(What is expected)
Pull out every line below that contains the word "input".

(Data listing)
-*-

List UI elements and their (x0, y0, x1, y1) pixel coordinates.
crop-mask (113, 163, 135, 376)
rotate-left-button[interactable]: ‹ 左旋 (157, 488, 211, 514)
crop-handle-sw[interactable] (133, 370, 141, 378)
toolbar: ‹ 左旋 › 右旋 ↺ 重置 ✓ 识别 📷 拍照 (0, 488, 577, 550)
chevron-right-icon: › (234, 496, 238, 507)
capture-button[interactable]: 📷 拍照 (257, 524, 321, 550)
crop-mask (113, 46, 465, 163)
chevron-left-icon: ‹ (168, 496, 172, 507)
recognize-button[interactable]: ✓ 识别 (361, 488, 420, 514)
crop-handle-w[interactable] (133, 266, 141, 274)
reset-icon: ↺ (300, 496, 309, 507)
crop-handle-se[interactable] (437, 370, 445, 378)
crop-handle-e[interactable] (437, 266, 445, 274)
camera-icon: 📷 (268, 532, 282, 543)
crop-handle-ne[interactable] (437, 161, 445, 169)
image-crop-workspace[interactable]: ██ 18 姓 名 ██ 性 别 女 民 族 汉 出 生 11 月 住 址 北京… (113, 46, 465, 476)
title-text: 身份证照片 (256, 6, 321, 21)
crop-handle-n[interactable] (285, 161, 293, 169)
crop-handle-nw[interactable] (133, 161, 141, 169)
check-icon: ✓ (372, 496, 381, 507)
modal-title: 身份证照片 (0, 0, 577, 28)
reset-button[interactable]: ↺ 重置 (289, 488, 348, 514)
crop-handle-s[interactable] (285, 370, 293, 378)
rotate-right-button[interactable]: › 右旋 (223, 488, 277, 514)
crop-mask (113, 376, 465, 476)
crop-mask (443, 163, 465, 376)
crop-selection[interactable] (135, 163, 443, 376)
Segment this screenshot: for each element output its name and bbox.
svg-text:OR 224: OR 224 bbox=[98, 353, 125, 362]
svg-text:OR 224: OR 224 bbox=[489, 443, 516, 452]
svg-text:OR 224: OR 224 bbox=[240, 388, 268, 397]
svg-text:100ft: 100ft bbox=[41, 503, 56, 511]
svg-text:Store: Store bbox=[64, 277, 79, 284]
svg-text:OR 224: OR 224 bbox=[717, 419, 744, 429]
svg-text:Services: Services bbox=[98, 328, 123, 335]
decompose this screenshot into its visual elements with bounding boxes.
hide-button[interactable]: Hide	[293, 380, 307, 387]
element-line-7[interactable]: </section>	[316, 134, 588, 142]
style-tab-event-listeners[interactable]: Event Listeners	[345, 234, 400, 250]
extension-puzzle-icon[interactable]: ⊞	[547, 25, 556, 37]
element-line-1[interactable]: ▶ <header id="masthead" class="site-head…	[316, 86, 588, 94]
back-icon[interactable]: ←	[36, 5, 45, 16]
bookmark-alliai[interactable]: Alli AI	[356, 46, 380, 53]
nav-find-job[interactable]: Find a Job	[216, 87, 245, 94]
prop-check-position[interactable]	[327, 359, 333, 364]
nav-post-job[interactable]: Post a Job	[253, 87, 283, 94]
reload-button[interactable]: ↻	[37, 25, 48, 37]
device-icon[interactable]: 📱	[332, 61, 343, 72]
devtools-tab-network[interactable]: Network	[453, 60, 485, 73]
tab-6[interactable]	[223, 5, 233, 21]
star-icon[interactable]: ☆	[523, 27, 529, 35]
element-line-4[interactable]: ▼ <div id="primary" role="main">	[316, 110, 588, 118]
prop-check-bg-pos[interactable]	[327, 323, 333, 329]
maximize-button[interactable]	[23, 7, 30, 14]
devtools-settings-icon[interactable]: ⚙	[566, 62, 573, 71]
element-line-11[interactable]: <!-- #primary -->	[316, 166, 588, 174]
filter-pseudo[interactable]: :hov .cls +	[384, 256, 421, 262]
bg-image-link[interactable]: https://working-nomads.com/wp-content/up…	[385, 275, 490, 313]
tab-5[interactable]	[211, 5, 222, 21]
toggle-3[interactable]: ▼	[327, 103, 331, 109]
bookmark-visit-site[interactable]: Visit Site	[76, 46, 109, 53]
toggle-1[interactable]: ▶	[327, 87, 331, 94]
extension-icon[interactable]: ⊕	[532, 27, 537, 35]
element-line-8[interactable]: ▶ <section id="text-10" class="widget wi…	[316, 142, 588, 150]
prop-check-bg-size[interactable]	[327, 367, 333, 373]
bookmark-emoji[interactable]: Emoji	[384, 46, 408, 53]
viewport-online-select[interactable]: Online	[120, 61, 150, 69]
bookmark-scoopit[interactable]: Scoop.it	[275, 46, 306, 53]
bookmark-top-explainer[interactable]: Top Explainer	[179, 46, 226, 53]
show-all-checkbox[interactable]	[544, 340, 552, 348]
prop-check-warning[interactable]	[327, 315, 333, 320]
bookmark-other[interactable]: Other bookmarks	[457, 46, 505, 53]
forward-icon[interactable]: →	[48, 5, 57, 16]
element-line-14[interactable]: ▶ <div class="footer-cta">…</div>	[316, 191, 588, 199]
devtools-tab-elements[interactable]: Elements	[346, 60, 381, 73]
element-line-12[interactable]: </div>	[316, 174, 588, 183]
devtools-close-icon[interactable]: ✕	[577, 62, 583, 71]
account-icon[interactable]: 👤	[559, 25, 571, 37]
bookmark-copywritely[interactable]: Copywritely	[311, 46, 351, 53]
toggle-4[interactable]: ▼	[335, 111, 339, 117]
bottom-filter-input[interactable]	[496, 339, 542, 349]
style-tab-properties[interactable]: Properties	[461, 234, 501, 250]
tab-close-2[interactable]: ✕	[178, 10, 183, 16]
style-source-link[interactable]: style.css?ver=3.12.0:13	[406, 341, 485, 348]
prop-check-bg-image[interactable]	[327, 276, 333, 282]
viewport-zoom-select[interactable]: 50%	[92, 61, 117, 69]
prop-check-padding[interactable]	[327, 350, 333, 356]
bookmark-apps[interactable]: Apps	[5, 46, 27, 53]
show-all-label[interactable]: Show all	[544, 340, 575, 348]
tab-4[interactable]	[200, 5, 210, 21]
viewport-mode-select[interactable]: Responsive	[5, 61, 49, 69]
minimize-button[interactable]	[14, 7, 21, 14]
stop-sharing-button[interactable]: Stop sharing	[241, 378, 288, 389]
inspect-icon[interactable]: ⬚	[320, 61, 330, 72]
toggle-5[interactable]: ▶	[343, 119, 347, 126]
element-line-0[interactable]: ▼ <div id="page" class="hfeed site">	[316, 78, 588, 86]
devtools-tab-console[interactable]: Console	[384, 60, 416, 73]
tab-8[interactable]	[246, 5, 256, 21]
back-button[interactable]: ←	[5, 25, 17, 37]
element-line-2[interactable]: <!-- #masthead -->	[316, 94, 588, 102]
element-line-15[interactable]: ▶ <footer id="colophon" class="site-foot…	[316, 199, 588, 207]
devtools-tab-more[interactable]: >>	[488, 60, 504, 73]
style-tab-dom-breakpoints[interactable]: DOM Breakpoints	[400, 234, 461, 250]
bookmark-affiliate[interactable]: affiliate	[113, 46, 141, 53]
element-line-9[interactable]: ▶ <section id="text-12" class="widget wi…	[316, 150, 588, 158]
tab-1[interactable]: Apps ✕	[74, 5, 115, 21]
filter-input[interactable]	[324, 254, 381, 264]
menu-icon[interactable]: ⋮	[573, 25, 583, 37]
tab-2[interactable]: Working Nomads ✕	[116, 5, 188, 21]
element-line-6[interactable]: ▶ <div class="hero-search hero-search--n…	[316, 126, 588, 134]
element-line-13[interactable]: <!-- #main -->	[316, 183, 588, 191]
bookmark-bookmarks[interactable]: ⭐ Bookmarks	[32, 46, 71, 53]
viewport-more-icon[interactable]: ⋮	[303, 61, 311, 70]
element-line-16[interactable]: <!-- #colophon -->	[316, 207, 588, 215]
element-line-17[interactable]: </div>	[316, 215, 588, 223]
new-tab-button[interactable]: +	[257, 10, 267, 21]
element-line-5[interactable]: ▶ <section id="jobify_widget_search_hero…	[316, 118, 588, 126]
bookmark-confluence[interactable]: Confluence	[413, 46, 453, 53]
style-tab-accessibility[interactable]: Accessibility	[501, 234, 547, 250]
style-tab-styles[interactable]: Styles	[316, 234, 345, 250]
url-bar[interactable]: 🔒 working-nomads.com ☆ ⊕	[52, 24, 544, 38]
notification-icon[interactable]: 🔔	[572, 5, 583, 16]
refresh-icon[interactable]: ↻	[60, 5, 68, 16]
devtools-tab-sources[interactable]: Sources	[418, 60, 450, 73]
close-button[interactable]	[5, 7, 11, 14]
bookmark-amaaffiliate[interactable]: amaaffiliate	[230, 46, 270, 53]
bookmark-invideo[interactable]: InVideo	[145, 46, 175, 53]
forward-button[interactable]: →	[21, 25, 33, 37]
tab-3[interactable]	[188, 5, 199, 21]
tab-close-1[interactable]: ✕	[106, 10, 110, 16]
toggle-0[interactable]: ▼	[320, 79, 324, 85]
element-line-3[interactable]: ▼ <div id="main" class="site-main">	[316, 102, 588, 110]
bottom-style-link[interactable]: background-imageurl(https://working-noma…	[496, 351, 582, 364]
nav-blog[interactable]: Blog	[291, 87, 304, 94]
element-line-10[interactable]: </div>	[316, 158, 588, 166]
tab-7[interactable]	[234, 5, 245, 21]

-*-

(Answer)
bottom-filter-input[interactable]	[496, 339, 542, 349]
filter-input[interactable]	[324, 254, 381, 264]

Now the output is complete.